In der Debatte um die Finanzierung der Gesetzlichen Krankenversicherung spricht sich der Wirtschaftsweise Achim Truger für höhere Steuerzuschüsse aus. Eine Erhöhung des Steuerzuschusses, die auch im Koalitionsvertrag vorgesehen ist, um höhere Beiträge für Bürgergeld-Beziehende zu finanzieren, „wäre sehr sinnvoll“, sagte Truger der Tageszeitung „nd“.
Erhöhung der Beitragsbemessungsgrenze als Alternative
Wenn sich daran nichts ändere, „bleibt gar nichts anderes übrig, als die Beitragsbemessungsgrenze zu erhöhen, wenn man nicht die Beitragssätze allgemein anheben möchte“, betonte Truger mit Blick auf den jüngsten Vorschlag von Politikerinnen der SPD und der Grünen. SPD-Fraktionsvize Dagmar Schmidt hatte angeregt, über eine „deutliche Anhebung der Beitragsbemessungsgrenze“ in der gesetzlichen Krankenversicherung zu diskutieren. Derzeit werden Krankenkassenbeiträge nur bis zu einem Bruttogehalt von 4987,50 Euro im Monat erhoben.

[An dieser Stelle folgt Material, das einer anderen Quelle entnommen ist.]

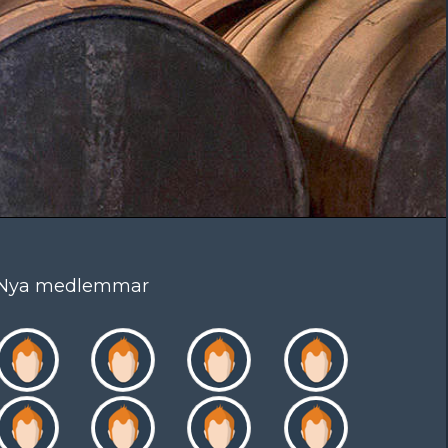
Nya medlemmar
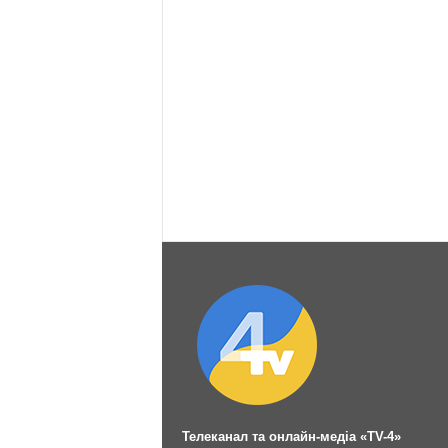
Телеканал та онлайн-медіа «TV-4»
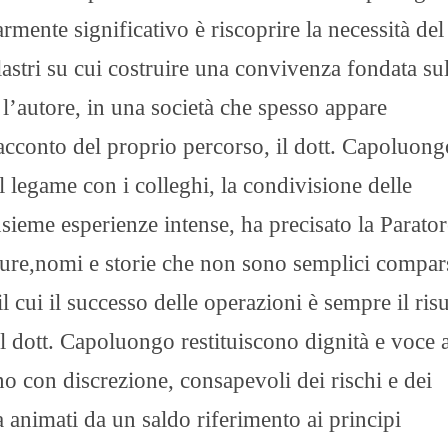
armente significativo è riscoprire la necessità del
lastri su cui costruire una convivenza fondata sul
 l’autore, in una società che spesso appare
racconto del proprio percorso, il dott. Capoluong
il legame con i colleghi, la condivisione delle
nsieme esperienze intense, ha precisato la Parato
gure,nomi e storie che non sono semplici compa
l cui il successo delle operazioni è sempre il risu
al dott. Capoluongo restituiscono dignità e voce 
o con discrezione, consapevoli dei rischi e dei
 animati da un saldo riferimento ai principi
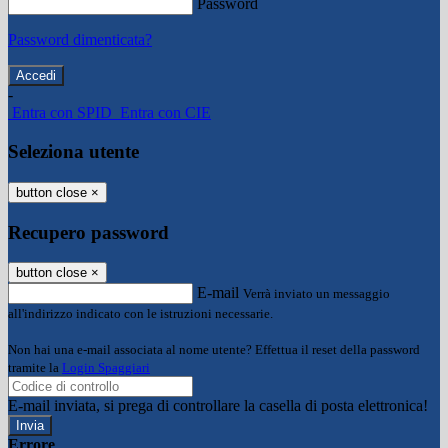
Password
Password dimenticata?
-
Entra con SPID
Entra con CIE
Seleziona utente
button close
×
Recupero password
button close
×
E-mail
Verrà inviato un messaggio
all'indirizzo indicato con le istruzioni necessarie.
Non hai una e-mail associata al nome utente? Effettua il reset della password
tramite la
Login Spaggiari
E-mail inviata, si prega di controllare la casella di posta elettronica!
Errore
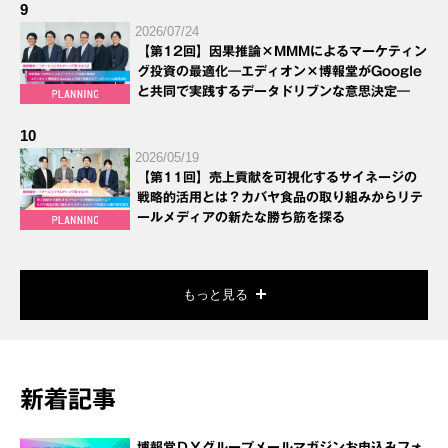
9
2026/07/24
【第12回】因果推論×MMMによるマーケティン
グ投資の最適化―エディオン×博報堂がGoogle
と共同で実践するデータドリブンな意思決定―
10
2026/05/19
【第11回】売上貢献を可視化するサイネージの
戦略的活用とは？カバヤ食品の取り組みからリテ
ールメディアの新たな勝ち筋を探る
もっと見る
新着記事
博報堂ＤＹグループメールマガジンお申込みフォ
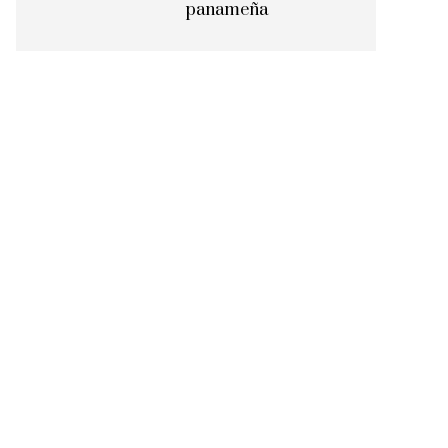
panameña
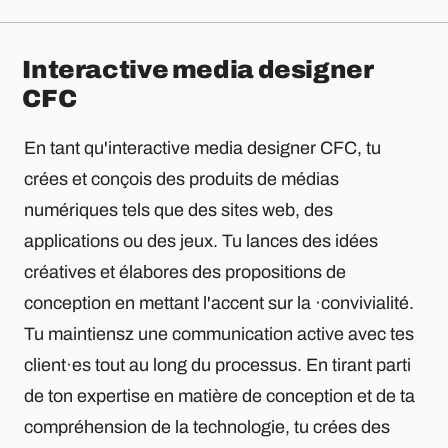
Interactive media designer
CFC
En tant qu'interactive media designer CFC, tu
crées et conçois des produits de médias
numériques tels que des sites web, des
applications ou des jeux. Tu lances des idées
créatives et élabores des propositions de
conception en mettant l'accent sur la ·convivialité.
Tu maintiensz une communication active avec tes
client·es tout au long du processus. En tirant parti
de ton expertise en matière de conception et de ta
compréhension de la technologie, tu crées des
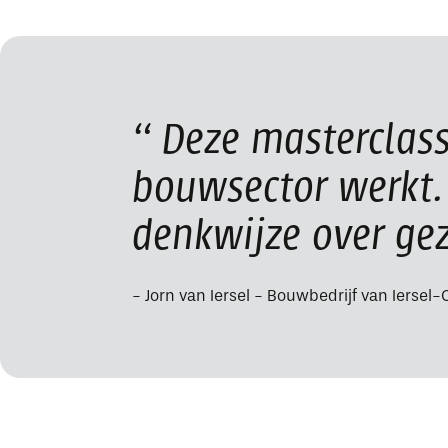
Deze masterclass 
bouwsector werkt. B
denkwijze over g
Jorn van Iersel - Bouwbedrijf van Iersel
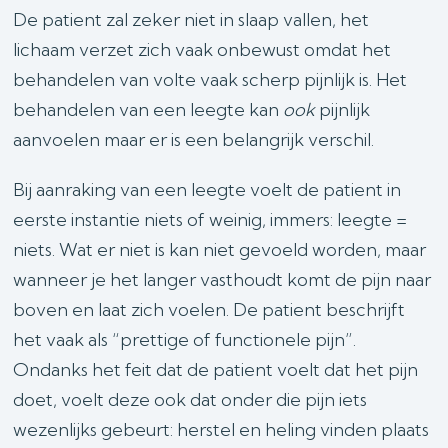
De patient zal zeker niet in slaap vallen, het
lichaam verzet zich vaak onbewust omdat het
behandelen van volte vaak scherp pijnlijk is. Het
behandelen van een leegte kan
ook
pijnlijk
aanvoelen maar er is een belangrijk verschil.
Bij aanraking van een leegte voelt de patient in
eerste instantie niets of weinig, immers: leegte =
niets. Wat er niet is kan niet gevoeld worden, maar
wanneer je het langer vasthoudt komt de pijn naar
boven en laat zich voelen. De patient beschrijft
het vaak als “prettige of functionele pijn”.
Ondanks het feit dat de patient voelt dat het pijn
doet, voelt deze ook dat onder die pijn iets
wezenlijks gebeurt: herstel en heling vinden plaats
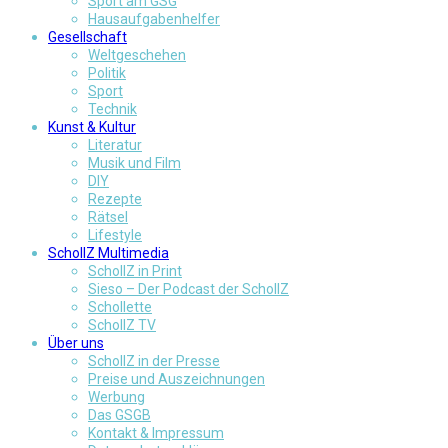
Sport am GSG
Hausaufgabenhelfer
Gesellschaft
Weltgeschehen
Politik
Sport
Technik
Kunst & Kultur
Literatur
Musik und Film
DIY
Rezepte
Rätsel
Lifestyle
SchollZ Multimedia
SchollZ in Print
Sieso – Der Podcast der SchollZ
Schollette
SchollZ TV
Über uns
SchollZ in der Presse
Preise und Auszeichnungen
Werbung
Das GSGB
Kontakt & Impressum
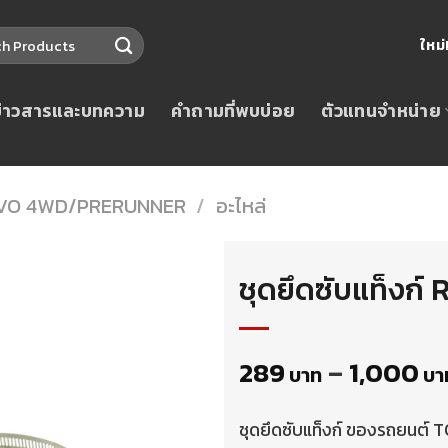
ใหม
ข่าวสารและบทความ
คำถามที่พบบ่อย
ตัวแทนจำหน่าย
VO 4WD/PRERUNNER
/
อะไหล่
ชุดยึดซับแท็ง
289
–
1,000
บาท
บา
ชุดยึดซับแท็งก์ ของรถยนต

Experten halten Erhöhung der Beitragsbemessungsgrenze für sinnvoll
Auch der Sozialwissenschaftler Gerhard Bäcker von der Universität Duisburg-Essen hält den Vorschlag für eine gute Möglichkeit, um die Finanzierung des Gesundheitswesens zu stabilisieren. Zwingend notwendig sei dabei, gleichzeitig die Versicherungspflichtgrenze entsprechend anzuheben, sagte der Experte für Sozialpolitik dem „nd“. Der Gesundheitsökonom Heinz Rothgang sagte mit Blick auf die Frage, woher zusätzliche Mittel für die Krankenversicherung kommen können: Man könne über höhere Steuerzuschüsse reden oder die allgemeinen Beitragssätze anheben. Letzteres würde alle treffen, auch Einkommensschwache. Eine Anhebung der Beitragsbemessungsgrenze würde hingegen nur Einkommensstärkere treffen, sagte der Professor an der Universität Bremen dem „nd“.
Solidarprinzip in der gesetzlichen Kranken- und Pflegeversicherung
Das Solidarprinzip sei ein normativer Grundsatz in der gesetzlichen Kranken- und Pflegeversicherung. Das heiße konkret: Wer ökonomisch leistungsfähiger ist, zahlt mehr. Bei höheren Arbeitseinkommen sind höhere Beiträge fällig. „Die Beitragsbemessungsgrenze durchbricht dieses System.“ Insofern könnte man sogar eine komplette Abschaffung fordern, so Rothgang, was er nicht tue, weil man dann fragen könne, ob die Versicherungsbeiträge noch in einem angemessenen Verhältnis zu den Leistungen stünden.